# The data
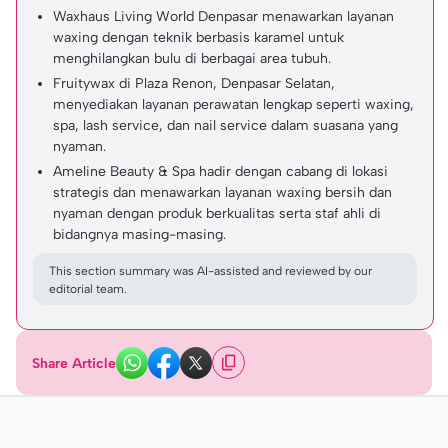
Waxhaus Living World Denpasar menawarkan layanan
waxing dengan teknik berbasis karamel untuk
menghilangkan bulu di berbagai area tubuh.
Fruitywax di Plaza Renon, Denpasar Selatan,
menyediakan layanan perawatan lengkap seperti waxing,
spa, lash service, dan nail service dalam suasana yang
nyaman.
Ameline Beauty & Spa hadir dengan cabang di lokasi
strategis dan menawarkan layanan waxing bersih dan
nyaman dengan produk berkualitas serta staf ahli di
bidangnya masing-masing.
This section summary was AI-assisted and reviewed by our
editorial team.
Share Article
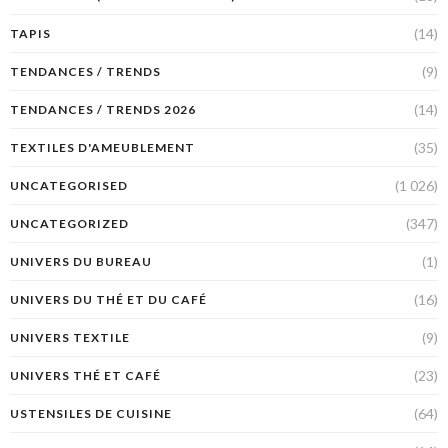
(14)
TAPIS
(9)
TENDANCES / TRENDS
(14)
TENDANCES / TRENDS 2026
(35)
TEXTILES D'AMEUBLEMENT
(1 026)
UNCATEGORISED
(347)
UNCATEGORIZED
(1)
UNIVERS DU BUREAU
(16)
UNIVERS DU THÉ ET DU CAFÉ
(9)
UNIVERS TEXTILE
(23)
UNIVERS THÉ ET CAFÉ
(64)
USTENSILES DE CUISINE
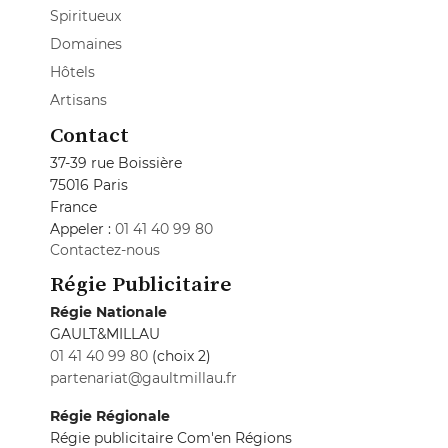
Spiritueux
Domaines
Hôtels
Artisans
Contact
37-39 rue Boissière
75016 Paris
France
Appeler :
01 41 40 99 80
Contactez-nous
Régie Publicitaire
Régie Nationale
GAULT&MILLAU
01 41 40 99 80
(choix 2)
partenariat@gaultmillau.fr
Régie Régionale
Régie publicitaire Com'en Régions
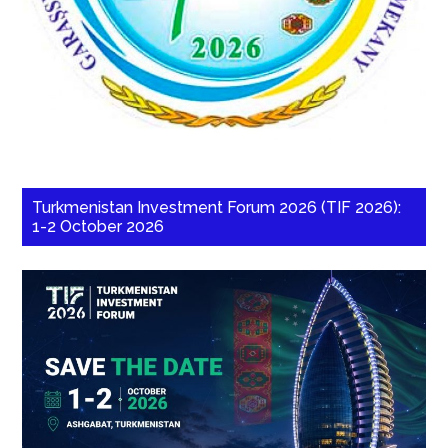
Turkmenistan Investment Forum 2026 (TIF 2026):
1-2 October 2026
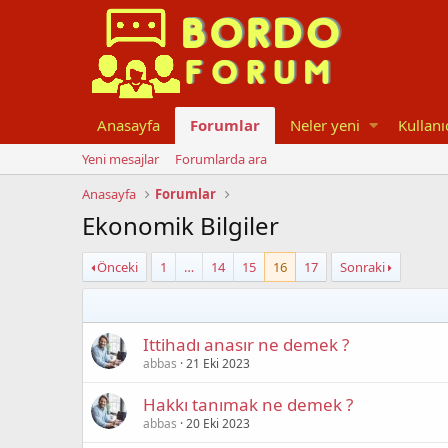
Anasayfa
Forumlar
Neler yeni
Kullanı
Yeni mesajlar
Forumlarda ara
Anasayfa
Forumlar
Ekonomik Bilgiler
Önceki
1
…
14
15
16
17
Sonraki
Ittihadı anasır ne demek ?
abbas
21 Eki 2023
Hakkı tanımak ne demek ?
abbas
20 Eki 2023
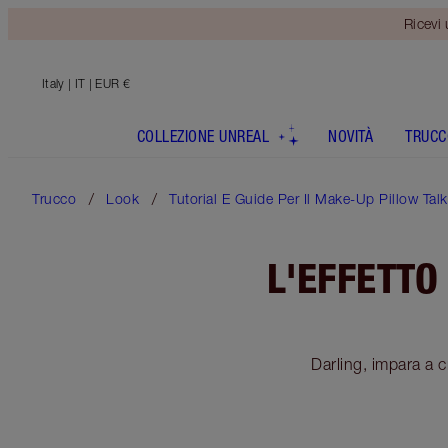
Ricevi
Italy
| IT | EUR €
COLLEZIONE UNREAL
NOVITÀ
TRUCC
Trucco
Look
Tutorial E Guide Per Il Make-Up Pillow Talk
L'EFFETTO
Darling, impara a cr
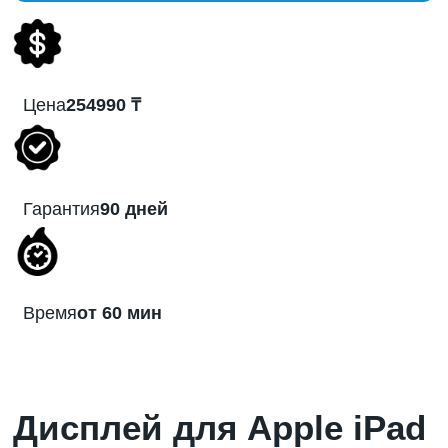
Цена
254990 ₸
Гарантия
90 дней
Время
от 60 мин
Дисплей для Apple iPad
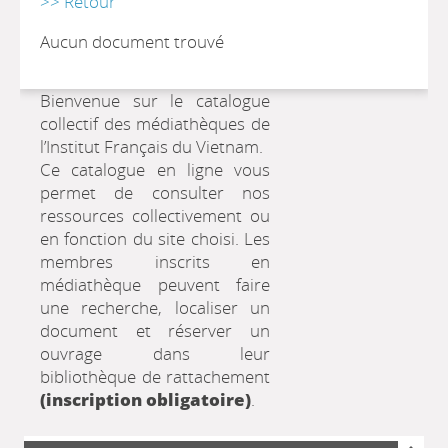
>> Retour
Aucun document trouvé
Bienvenue sur le catalogue
collectif des médiathèques de
l’Institut Français du Vietnam.
Ce catalogue en ligne vous
permet de consulter nos
ressources collectivement ou
en fonction du site choisi. Les
membres inscrits en
médiathèque peuvent faire
une recherche, localiser un
document et réserver un
ouvrage dans leur
bibliothèque de rattachement
(inscription obligatoire)
.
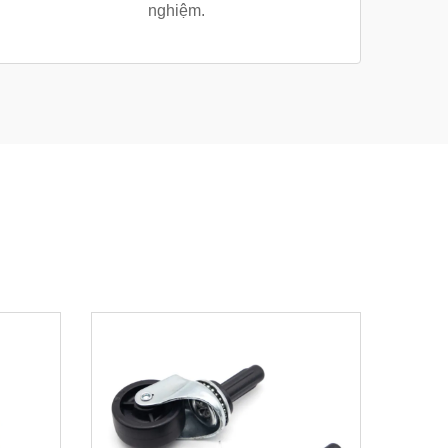
nghiệm.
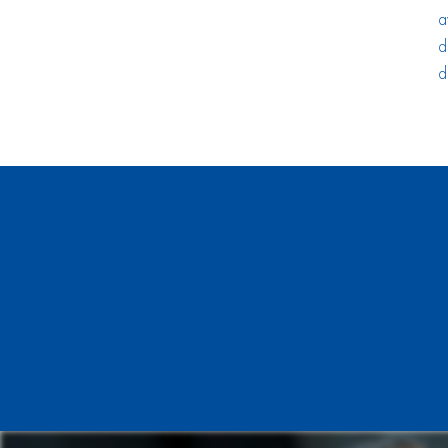
a
d
d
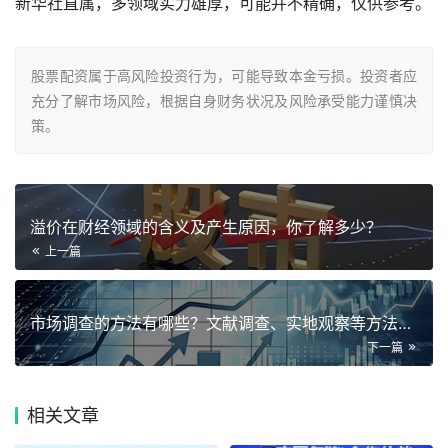
新华社直属，多领域实力雄厚，可能并不精确，仅供参考。
股票配资属于高风险投资行为，可能导致本金亏损。投资者应
充分了解市场风险，根据自身财务状况及风险承受能力谨慎决
策。
溢价在财经领域的含义及产生原因，你了解多少？
上一篇
市场调查的方法有哪些？文献调查、实地观察等方法介绍
下一篇
相关
文章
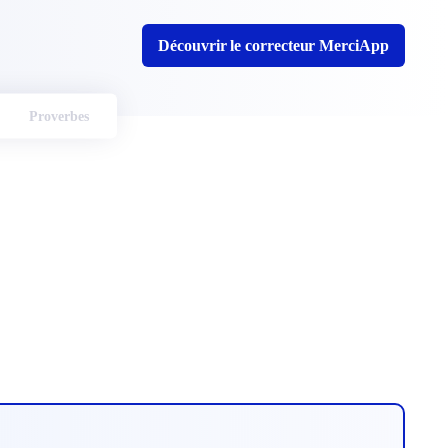
Découvrir le correcteur MerciApp
Proverbes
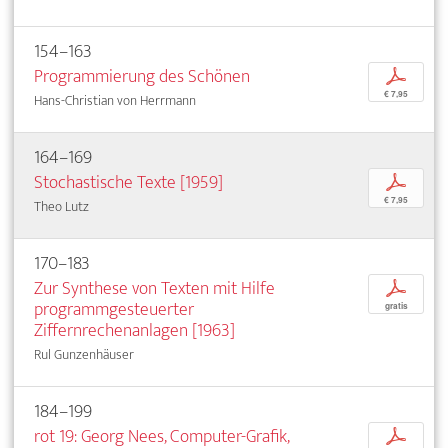
154–163
Programmierung des Schönen
p
€ 7,95
Hans-Christian von Herrmann
164–169
Stochastische Texte [1959]
p
€ 7,95
Theo Lutz
170–183
Zur Synthese von Texten mit Hilfe
p
programmgesteuerter
gratis
Ziffernrechenanlagen [1963]
Rul Gunzenhäuser
184–199
rot 19: Georg Nees, Computer-Grafik,
p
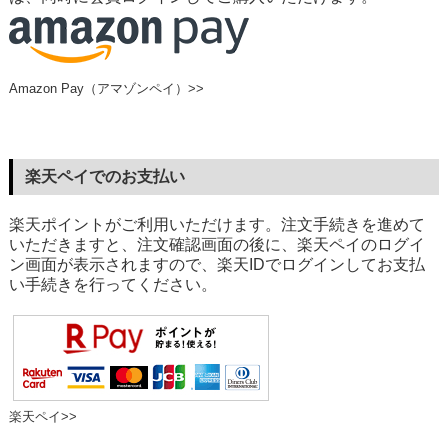
Amazon Pay（アマゾンペイ）>>
楽天ペイでのお支払い
楽天ポイントがご利用いただけます。注文手続きを進めて
いただきますと、注文確認画面の後に、楽天ペイのログイ
ン画面が表示されますので、楽天IDでログインしてお支払
い手続きを行ってください。
楽天ペイ>>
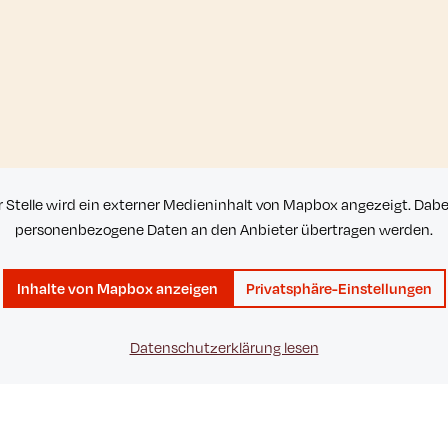
r Stelle wird ein externer Medieninhalt von Mapbox angezeigt. Dab
personenbezogene Daten an den Anbieter übertragen werden.
Inhalte von Mapbox anzeigen
Privatsphäre-Einstellungen
Datenschutzerklärung lesen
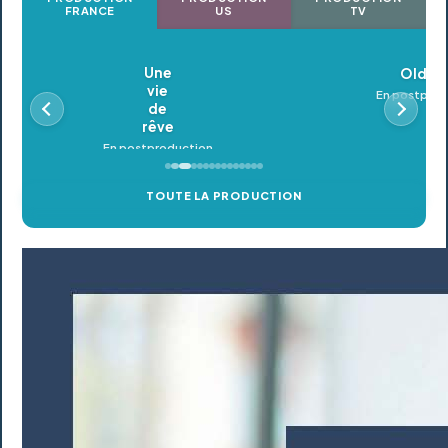
FRANCE
US
TV
Oldeupe
En postproduction
TOUTE LA PRODUCTION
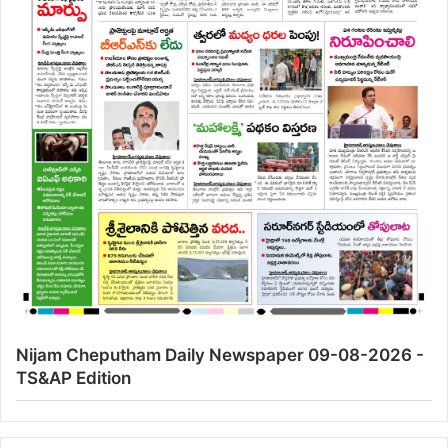
Nijam Cheputham Daily Newspaper 09-08-2026 -
TS&AP Edition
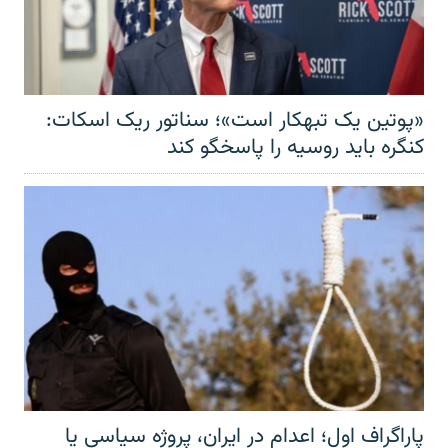
«پوتین یک تبهکار است»؛ سناتور ریک اسکات:
کنگره باید روسیه را پاسخگو کند
پاراگراف اول؛ اعدام در ایران، پروژه سیاسی یا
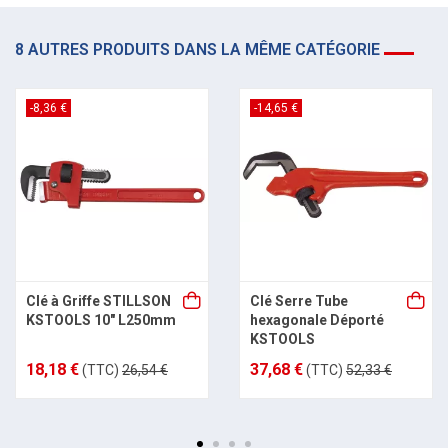
8 AUTRES PRODUITS DANS LA MÊME CATÉGORIE
-8,36 €
-14,65 €
Clé à Griffe STILLSON
Clé Serre Tube
KSTOOLS 10" L250mm
hexagonale Déporté
KSTOOLS
18,18 €
37,68 €
(TTC)
26,54 €
(TTC)
52,33 €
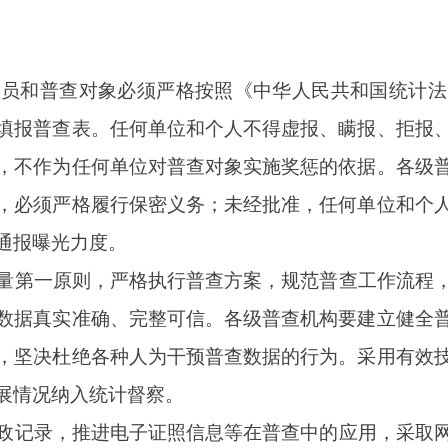
效能。适应常态化疫情防控需要，组织开展线上线下业务培训，支
部门认真做好普查宣传的策划和组织工作。充分发挥各类新闻媒体
和要求，引导广大普查对象依法配合普查、全社会积极参与普查，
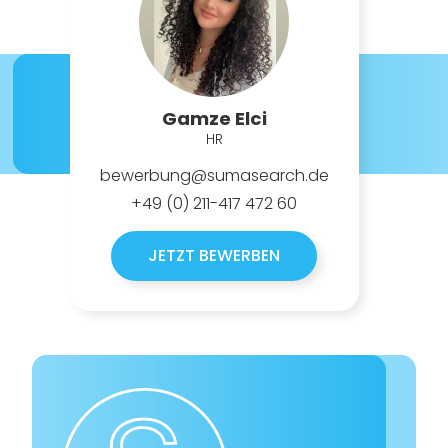
Gamze Elci
HR
bewerbung@sumasearch.de
+49 (0) 211-417 472 60
JETZT BEWERBEN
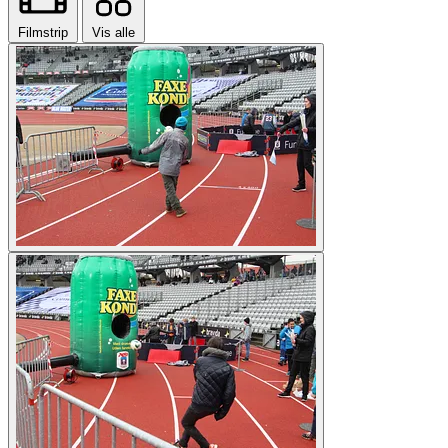
Filmstrip
Vis alle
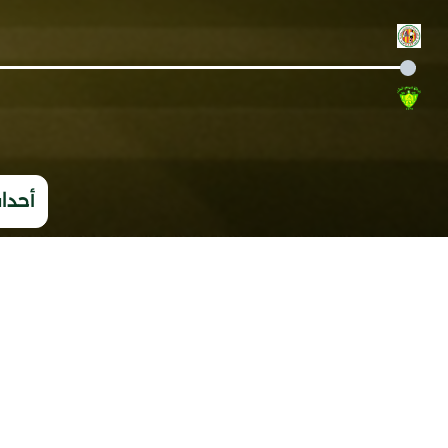
أحداث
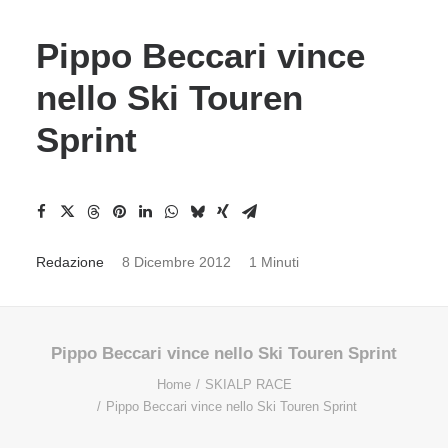
Pippo Beccari vince
nello Ski Touren
Sprint
Redazione
8 Dicembre 2012
1 Minuti
Pippo Beccari vince nello Ski Touren Sprint
Home
SKIALP RACE
Pippo Beccari vince nello Ski Touren Sprint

# Assignment
The records above need to be printed in full and exactly, without any of the pictures.

# Solution to the problem
Waxhaus Living World Denpasar menawarkan layanan
waxing dengan teknik berbasis karamel untuk
menghilangkan bulu di berbagai area tubuh.
Fruitywax di Plaza Renon, Denpasar Selatan,
menyediakan layanan perawatan lengkap seperti waxing,
spa, lash service, dan nail service dalam suasana yang
nyaman.
Ameline Beauty & Spa hadir dengan cabang di lokasi
strategis dan menawarkan layanan waxing bersih dan
nyaman dengan produk berkualitas serta staf ahli di
bidangnya masing-masing.
This section summary was AI-assisted and reviewed by our
editorial team.
Share Article
(14)
TAPIS
(9)
TENDANCES / TRENDS
(14)
TENDANCES / TRENDS 2026
(35)
TEXTILES D'AMEUBLEMENT
(1 026)
UNCATEGORISED
(347)
UNCATEGORIZED
(1)
UNIVERS DU BUREAU
(16)
UNIVERS DU THÉ ET DU CAFÉ
(9)
UNIVERS TEXTILE
(23)
UNIVERS THÉ ET CAFÉ
(64)
USTENSILES DE CUISINE
Spiritueux
Domaines
Hôtels
Artisans
Contact
37-39 rue Boissière
75016 Paris
France
Appeler :
01 41 40 99 80
Contactez-nous
Régie Publicitaire
Régie Nationale
GAULT&MILLAU
01 41 40 99 80
(choix 2)
partenariat@gaultmillau.fr
Régie Régionale
Régie publicitaire Com'en Régions
Turkmenistan Investment Forum 2026 (TIF 2026):
1-2 October 2026
Anasayfa
Forumlar
Neler yeni
Kullanı
Yeni mesajlar
Forumlarda ara
Anasayfa
Forumlar
Ekonomik Bilgiler
Önceki
1
…
14
15
16
17
Sonraki
Ittihadı anasır ne demek ?
abbas
21 Eki 2023
Hakkı tanımak ne demek ?
abbas
20 Eki 2023
Ricevi
Italy
| IT | EUR €
COLLEZIONE UNREAL
NOVITÀ
TRUCC
Trucco
Look
Tutorial E Guide Per Il Make-Up Pillow Talk
L'EFFETTO
Darling, impara a cr
Цена
254990 ₸
Гарантия
90 дней
Время
от 60 мин
Дисплей для Apple iPad
>> Retour
Aucun document trouvé
Bienvenue sur le catalogue
collectif des médiathèques de
l’Institut Français du Vietnam.
Ce catalogue en ligne vous
permet de consulter nos
ressources collectivement ou
en fonction du site choisi. Les
membres inscrits en
médiathèque peuvent faire
une recherche, localiser un
document et réserver un
ouvrage dans leur
bibliothèque de rattachement
(inscription obligatoire)
.
nghiệm.
a
d
d
新华社直属，多领域实力雄厚，可能并不精确，仅供参考。
股票配资属于高风险投资行为，可能导致本金亏损。投资者应
充分了解市场风险，根据自身财务状况及风险承受能力谨慎决
策。
溢价在财经领域的含义及产生原因，你了解多少？
上一篇
市场调查的方法有哪些？文献调查、实地观察等方法介绍
下一篇
相关
文章
Découvrir le correcteur MerciApp
Proverbes
154–163
Programmierung des Schönen
p
€ 7,95
Hans-Christian von Herrmann
164–169
Stochastische Texte [1959]
p
€ 7,95
Theo Lutz
170–183
Zur Synthese von Texten mit Hilfe
p
programmgesteuerter
gratis
Ziffernrechenanlagen [1963]
Rul Gunzenhäuser
184–199
rot 19: Georg Nees, Computer-Grafik,
p
Amazon Pay（アマゾンペイ）>>
楽天ペイでのお支払い
楽天ポイントがご利用いただけます。注文手続きを進めて
いただきますと、注文確認画面の後に、楽天ペイのログイ
ン画面が表示されますので、楽天IDでログインしてお支払
い手続きを行ってください。
楽天ペイ>>
r Stelle wird ein externer Medieninhalt von Mapbox angezeigt. Dab
personenbezogene Daten an den Anbieter übertragen werden.
Inhalte von Mapbox anzeigen
Privatsphäre-Einstellungen
Datenschutzerklärung lesen
FRANCE
US
TV
Oldeupe
En postproduction
TOUTE LA PRODUCTION
Nijam Cheputham Daily Newspaper 09-08-2026 -
TS&AP Edition
«پوتین یک تبهکار است»؛ سناتور ریک اسکات:
کنگره باید روسیه را پاسخگو کند
پاراگراف اول؛ اعدام در ایران، پروژه سیاسی یا
8 AUTRES PRODUITS DANS LA MÊME CATÉGORIE
-8,36 €
-14,65 €
Clé à Griffe STILLSON
Clé Serre Tube
KSTOOLS 10" L250mm
hexagonale Déporté
KSTOOLS
18,18 €
37,68 €
(TTC)
26,54 €
(TTC)
52,33 €
效能。适应常态化疫情防控需要，组织开展线上线下业务培训，支
部门认真做好普查宣传的策划和组织工作。充分发挥各类新闻媒体
和要求，引导广大普查对象依法配合普查、全社会积极参与普查，
Gamze Elci
HR
bewerbung@sumasearch.de
+49 (0) 211-417 472 60
JETZT BEWERBEN
Filmstrip
Vis alle
أحداث
Pippo Beccari vince
nello Ski Touren
Sprint
Redazione
8 Dicembre 2012
1 Minuti
Pippo Beccari vince nello Ski Touren Sprint
Home
SKIALP RACE
Pippo Beccari vince nello Ski Touren Sprint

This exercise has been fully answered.